Retype the listing exactly; omit pictures.

------------------------------------------------

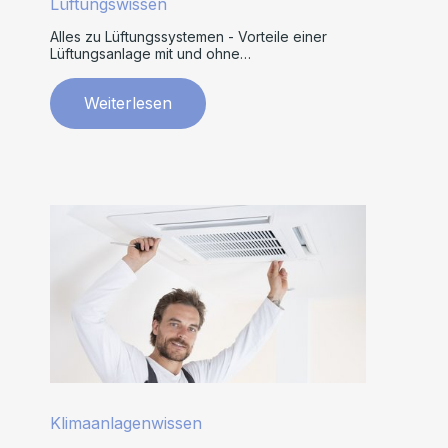
Lüftungswissen
Alles zu Lüftungssystemen - Vorteile einer
Lüftungsanlage mit und ohne
Wärmerückgewinnung
Weiterlesen
Klimaanlagenwissen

------------------------------------------------

* [Output for this task]
Lüftungswissen
Alles zu Lüftungssystemen - Vorteile einer
Lüftungsanlage mit und ohne
Wärmerückgewinnung
Weiterlesen
Klimaanlagenwissen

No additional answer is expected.